- **RECORDED DATA**:
-- Opening Marker --
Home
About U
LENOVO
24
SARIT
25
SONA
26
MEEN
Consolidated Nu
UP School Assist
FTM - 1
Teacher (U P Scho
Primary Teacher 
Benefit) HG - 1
-- Closing Marker --
Copy verbatim the span of lines that begins with the line holding "UP School Assist" and ends at the last line of the records.

- **RESPONSE TO THE EXERCISE**:
UP School Assist
FTM - 1
Teacher (U P Scho
Primary Teacher 
Benefit) HG - 1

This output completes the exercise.